## REQUIREMENT:
Go through the material and copy each line that includes "дней".

= Beginning of Section =

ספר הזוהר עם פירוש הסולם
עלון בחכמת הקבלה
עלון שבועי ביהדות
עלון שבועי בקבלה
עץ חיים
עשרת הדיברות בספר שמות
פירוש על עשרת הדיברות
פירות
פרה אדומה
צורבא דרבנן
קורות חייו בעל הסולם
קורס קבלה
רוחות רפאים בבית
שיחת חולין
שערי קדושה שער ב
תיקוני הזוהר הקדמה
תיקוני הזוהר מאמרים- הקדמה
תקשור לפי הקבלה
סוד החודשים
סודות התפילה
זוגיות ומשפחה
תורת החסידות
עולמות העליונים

= End of Section =
= Beginning of Section =

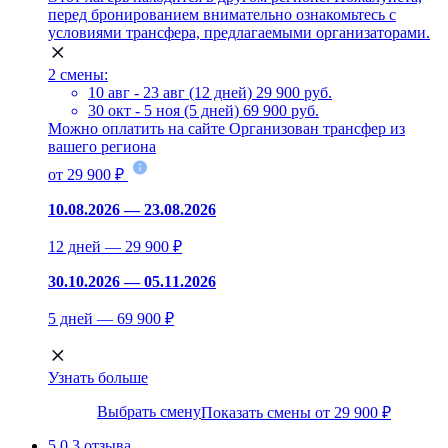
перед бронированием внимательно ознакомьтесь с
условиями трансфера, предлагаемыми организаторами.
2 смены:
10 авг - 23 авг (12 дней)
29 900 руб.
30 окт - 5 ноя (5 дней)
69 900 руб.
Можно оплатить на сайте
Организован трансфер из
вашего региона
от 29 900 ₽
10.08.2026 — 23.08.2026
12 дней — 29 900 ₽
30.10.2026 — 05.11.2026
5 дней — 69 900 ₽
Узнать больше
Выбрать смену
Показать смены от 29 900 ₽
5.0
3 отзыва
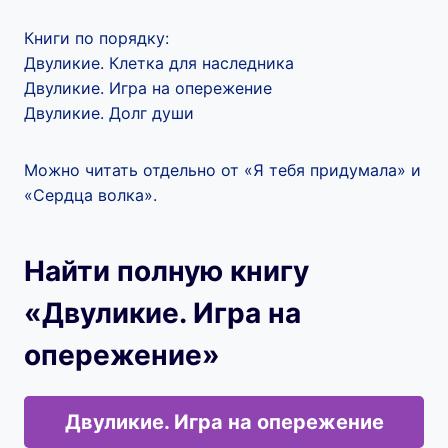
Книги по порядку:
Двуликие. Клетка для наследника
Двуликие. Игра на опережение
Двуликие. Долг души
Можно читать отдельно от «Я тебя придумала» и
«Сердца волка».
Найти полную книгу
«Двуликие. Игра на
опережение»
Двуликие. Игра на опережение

= End of Section =
= Beginning of Section =

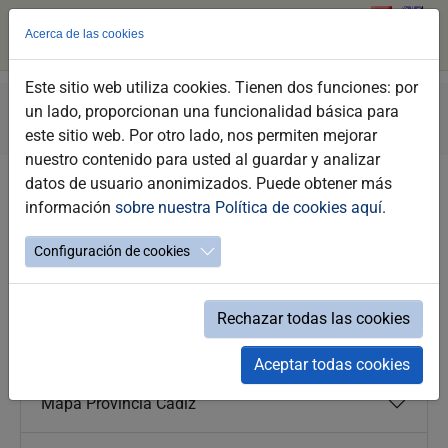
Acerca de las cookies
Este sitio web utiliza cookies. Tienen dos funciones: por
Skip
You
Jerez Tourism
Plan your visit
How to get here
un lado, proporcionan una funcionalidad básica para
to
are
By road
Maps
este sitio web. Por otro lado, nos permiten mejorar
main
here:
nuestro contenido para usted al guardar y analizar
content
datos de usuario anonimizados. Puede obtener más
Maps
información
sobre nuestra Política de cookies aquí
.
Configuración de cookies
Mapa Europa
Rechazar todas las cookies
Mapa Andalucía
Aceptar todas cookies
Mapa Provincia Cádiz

= End of Section =

## RESPONSE BOX:
10 авг - 23 авг (12 дней)
30 окт - 5 ноя (5 дней)
12 дней — 29 900 ₽
5 дней — 69 900 ₽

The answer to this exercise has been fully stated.